Was aber denken die Zuhörer, welche Erfahrungen haben sie in ihrer ersten Zeit in der Stadt gemacht, weswegen sind sie nach Gerlingen gekommen? Ein „komplett anderes Ambiente“ als in Stuttgart, der Stadt, in der er geboren wurde und aufwuchs, habe er in Gerlingen angetroffen, erzählt Soufian A. Das sei ihm schon beim ersten Besuch im Rathaus aufgefallen – hier müsse man im Bürgeramt keine Nummer ziehen. Zusammen mit seiner Frau, die aus Frankfurt kam und jetzt bei der Bundesagentur für Arbeit in Böblingen arbeitet, hat der junge Betriebswirtschaftler bei Trumpf seinen ersten Hausstand in Gerlingen gegründet. Auch Yasmina A.’s erste Erfahrungen sind sehr positiv. „Man sieht sich beim Einkaufen, grüßt sich und lächelt den anderen auf der Straße an. Man merkt, dass Gerlingen keine Großstadt ist.“

Sven Basso ist im März von Ditzingen-Hirschlanden hierher gezogen. Auch er hat mit seiner Freundin die erste gemeinsame Wohnung bezogen – gefunden per Zufall, wie der junge Mann berichtet. „Wir fühlen uns sehr gut aufgenommen, man merkt den Spirit der Stadt“, sagt er. Seine Freundin habe sich ein Fitnesszentrum als Anlaufpunkt ausgesucht, er selbst wolle Kontakt zum Schützenverein suchen, erzählt der Logistiker. Er habe positive Erfahrungen in der Stadt gemacht, „auch beim Zahnarzt“.
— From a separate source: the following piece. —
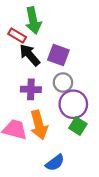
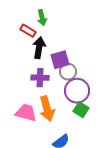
green arrow: (33, 21) -> (42, 18), size x0.7
black arrow: (30, 55) -> (39, 48), turned 50
purple square: (58, 55) -> (60, 60), moved, turned -36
Renate Schneider hat ihre Wohnung in Stuttgart-Weilimdorf aufgegeben, um im Mai zu ihrem verwitweten Lebenspartner zu ziehen. „Er braucht mich jetzt. Das tägliche Hin- und Herfahren war mir irgendwann zu anstrengend“, erzählt sie. In Gerlingen sei alles freundlicher, persönlicher – und ländlicher. Sie sei nun in der Petrusgemeinde engagiert und fühle sich überall aufgenommen. Das bestätigt ihre Banknachbarin voll und ganz. Olga Stürner kam ebenfalls aus dem Vorort Stuttgarts. Dort wohnte sie fast 60 Jahre, arbeitete lange im Bezirksrathaus. Ihr Fazit: „Weilimdorf und Gerlingen sind zwei Welten.“ Ihr Sohn habe für seine Familie ein Haus in Gerlingen gekauft; als nebenan eine Wohnung frei wurde, habe sie dort einziehen können. „Eine tolle Lösung.“ Die beiden Frauen freuen sich, dass sie sich kennen gelernt haben, tauschen ihre Telefonnummern aus und wollen in Kontakt bleiben. „Das ist nur möglich durch diesen Abend.“

„Es ist eine Superidee, auf diese Weise etwas zu hören über die Stadt“ sagt Fabian Thomas nach dem Referat des Bürgermeisters. Sie habe beim Neubürgerabend „etwas lernen wollen“, meint seine Frau Cosima. Es stimme, was Georg Brenner gesagt habe: „Hier ist man freundlich zueinander und passt aufeinander auf.“ Das Paar hat dieses Jahr geheiratet, ein Haus in Gerlingen gefunden, gekauft und renoviert. Im Juni sind sie eingezogen. Beruflich könnten sie schwäbischer nicht sein: Sie ist Ingenieurin bei Bosch, nun in Schwieberdingen, er ist „beim Daimler“ in Sindelfingen. Gerlingen habe eine schöne Innenstadt, meint der junge Mann, der in Sinsheim aufwuchs und in Karlsruhe studierte. „Jetzt sind wir hier zuhause“, sagt sie, „es ist familiär.“ „Und sympathisch“, ergänzt er.